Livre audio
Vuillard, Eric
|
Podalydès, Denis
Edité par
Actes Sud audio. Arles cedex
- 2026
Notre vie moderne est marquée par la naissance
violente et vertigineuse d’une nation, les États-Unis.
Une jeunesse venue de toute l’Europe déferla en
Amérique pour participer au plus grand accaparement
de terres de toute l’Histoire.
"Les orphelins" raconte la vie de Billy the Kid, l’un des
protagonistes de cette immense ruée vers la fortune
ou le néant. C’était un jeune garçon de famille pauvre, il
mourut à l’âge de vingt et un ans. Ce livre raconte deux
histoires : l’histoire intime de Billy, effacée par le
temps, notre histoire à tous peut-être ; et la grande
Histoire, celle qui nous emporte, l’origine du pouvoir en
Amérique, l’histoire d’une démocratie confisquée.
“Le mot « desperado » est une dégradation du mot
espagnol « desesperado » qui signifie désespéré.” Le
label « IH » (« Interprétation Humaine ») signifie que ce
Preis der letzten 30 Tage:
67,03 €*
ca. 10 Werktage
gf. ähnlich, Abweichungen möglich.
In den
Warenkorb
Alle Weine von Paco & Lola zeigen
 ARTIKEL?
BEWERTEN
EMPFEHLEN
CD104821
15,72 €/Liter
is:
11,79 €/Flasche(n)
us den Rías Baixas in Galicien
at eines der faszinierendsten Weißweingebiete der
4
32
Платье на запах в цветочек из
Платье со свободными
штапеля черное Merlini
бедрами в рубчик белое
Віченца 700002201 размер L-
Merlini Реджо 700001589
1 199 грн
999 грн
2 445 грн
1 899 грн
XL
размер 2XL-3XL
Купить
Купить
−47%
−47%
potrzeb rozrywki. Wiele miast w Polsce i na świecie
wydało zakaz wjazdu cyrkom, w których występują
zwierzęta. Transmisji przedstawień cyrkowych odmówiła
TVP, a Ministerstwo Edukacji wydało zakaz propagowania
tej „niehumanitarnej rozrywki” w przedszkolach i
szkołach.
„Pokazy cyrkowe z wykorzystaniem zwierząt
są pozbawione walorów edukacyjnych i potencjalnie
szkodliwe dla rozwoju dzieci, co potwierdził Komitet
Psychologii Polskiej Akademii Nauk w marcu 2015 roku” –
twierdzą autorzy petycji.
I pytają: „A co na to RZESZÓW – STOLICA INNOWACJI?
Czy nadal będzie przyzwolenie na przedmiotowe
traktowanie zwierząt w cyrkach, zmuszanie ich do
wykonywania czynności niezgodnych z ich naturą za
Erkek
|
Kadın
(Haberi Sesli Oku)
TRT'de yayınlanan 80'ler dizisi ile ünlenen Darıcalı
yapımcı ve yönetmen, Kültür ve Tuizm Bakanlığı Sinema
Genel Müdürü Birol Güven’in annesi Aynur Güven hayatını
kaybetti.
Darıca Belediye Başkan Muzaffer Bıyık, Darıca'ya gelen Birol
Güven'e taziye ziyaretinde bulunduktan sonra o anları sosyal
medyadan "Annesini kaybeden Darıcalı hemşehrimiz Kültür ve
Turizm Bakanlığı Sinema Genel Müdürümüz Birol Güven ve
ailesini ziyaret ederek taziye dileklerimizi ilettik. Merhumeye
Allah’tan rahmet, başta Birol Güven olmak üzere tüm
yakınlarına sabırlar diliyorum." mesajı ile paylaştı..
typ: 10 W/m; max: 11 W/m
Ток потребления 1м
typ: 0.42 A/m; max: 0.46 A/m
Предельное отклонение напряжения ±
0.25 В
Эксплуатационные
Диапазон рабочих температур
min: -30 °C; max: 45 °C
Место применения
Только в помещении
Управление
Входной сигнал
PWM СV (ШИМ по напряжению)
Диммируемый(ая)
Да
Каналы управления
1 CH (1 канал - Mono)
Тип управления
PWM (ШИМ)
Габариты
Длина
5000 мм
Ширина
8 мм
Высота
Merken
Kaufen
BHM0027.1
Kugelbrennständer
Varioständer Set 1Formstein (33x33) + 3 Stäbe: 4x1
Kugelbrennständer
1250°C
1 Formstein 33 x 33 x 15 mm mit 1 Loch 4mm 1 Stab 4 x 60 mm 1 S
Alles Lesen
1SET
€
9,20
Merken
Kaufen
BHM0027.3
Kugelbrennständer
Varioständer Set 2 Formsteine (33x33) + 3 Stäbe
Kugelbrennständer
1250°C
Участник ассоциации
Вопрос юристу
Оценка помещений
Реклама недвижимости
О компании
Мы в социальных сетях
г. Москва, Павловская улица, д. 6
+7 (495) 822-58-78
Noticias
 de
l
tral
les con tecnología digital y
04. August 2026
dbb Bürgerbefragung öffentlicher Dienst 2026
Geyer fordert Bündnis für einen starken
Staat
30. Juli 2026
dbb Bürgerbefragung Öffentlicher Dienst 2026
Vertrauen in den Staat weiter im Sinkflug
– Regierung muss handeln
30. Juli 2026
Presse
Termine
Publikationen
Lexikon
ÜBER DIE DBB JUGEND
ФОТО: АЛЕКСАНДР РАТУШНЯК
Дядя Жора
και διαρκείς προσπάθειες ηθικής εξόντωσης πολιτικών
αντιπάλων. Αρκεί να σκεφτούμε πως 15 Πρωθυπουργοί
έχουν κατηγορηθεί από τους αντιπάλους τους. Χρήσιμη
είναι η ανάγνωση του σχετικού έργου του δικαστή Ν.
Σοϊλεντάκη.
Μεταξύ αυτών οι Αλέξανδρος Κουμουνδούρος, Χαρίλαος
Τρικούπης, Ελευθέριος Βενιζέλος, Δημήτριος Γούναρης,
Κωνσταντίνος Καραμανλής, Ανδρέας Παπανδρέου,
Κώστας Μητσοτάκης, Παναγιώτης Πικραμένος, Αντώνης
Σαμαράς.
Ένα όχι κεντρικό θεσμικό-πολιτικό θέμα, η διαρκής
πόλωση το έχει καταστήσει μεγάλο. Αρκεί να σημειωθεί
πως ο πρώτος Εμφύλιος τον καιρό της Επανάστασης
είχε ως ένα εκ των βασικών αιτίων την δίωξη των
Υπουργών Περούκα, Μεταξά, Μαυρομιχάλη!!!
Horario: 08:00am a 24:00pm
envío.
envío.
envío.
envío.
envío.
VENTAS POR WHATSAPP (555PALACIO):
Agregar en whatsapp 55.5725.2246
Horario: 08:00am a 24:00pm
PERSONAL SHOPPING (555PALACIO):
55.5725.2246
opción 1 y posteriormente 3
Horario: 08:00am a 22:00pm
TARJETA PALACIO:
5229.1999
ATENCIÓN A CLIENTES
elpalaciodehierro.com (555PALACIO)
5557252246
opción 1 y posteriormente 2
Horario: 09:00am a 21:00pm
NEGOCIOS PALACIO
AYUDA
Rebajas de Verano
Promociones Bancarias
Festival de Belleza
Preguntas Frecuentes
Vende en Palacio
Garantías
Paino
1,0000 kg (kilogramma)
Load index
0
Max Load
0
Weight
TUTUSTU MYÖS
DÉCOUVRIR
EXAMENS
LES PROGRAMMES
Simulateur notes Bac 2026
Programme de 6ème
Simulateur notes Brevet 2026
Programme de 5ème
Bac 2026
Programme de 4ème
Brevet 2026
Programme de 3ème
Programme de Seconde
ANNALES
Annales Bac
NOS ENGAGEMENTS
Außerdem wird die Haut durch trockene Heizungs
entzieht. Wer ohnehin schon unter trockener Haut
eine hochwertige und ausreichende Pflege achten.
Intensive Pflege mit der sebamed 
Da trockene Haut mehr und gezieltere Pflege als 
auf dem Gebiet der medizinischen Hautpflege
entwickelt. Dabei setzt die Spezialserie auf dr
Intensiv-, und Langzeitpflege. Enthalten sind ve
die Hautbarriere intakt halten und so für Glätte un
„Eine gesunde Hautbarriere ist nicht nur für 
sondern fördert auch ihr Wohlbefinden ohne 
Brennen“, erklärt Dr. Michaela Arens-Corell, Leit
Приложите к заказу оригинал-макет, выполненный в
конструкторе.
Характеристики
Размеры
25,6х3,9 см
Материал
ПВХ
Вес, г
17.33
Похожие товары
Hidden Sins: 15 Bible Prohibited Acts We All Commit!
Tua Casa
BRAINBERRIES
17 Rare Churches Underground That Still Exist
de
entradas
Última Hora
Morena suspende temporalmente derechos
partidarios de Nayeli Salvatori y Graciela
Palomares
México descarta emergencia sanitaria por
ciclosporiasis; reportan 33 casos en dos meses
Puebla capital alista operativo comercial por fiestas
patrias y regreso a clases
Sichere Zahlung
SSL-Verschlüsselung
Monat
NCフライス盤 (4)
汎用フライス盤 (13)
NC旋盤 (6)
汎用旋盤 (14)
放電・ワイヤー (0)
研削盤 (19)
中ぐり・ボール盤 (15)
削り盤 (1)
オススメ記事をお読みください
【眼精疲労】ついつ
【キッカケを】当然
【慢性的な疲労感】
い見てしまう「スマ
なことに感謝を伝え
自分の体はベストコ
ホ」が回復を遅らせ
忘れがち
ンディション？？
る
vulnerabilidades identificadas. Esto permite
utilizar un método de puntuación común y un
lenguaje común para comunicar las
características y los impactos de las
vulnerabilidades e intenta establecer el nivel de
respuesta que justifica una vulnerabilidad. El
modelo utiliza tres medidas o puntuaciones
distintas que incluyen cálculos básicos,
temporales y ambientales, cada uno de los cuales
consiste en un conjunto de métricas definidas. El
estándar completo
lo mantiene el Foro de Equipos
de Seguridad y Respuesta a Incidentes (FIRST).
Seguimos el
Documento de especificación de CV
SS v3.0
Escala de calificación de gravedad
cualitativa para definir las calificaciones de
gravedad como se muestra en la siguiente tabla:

* WHAT THE EXERCISE ASKS
From the top of the listing above, restate each line word for word up to and including the line with "Une jeunesse venue"; add nothing else.

* TASK RESULT
Livre audio
Vuillard, Eric
|
Podalydès, Denis
Edité par
Actes Sud audio. Arles cedex
- 2026
Notre vie moderne est marquée par la naissance
violente et vertigineuse d’une nation, les États-Unis.
Une jeunesse venue de toute l’Europe déferla en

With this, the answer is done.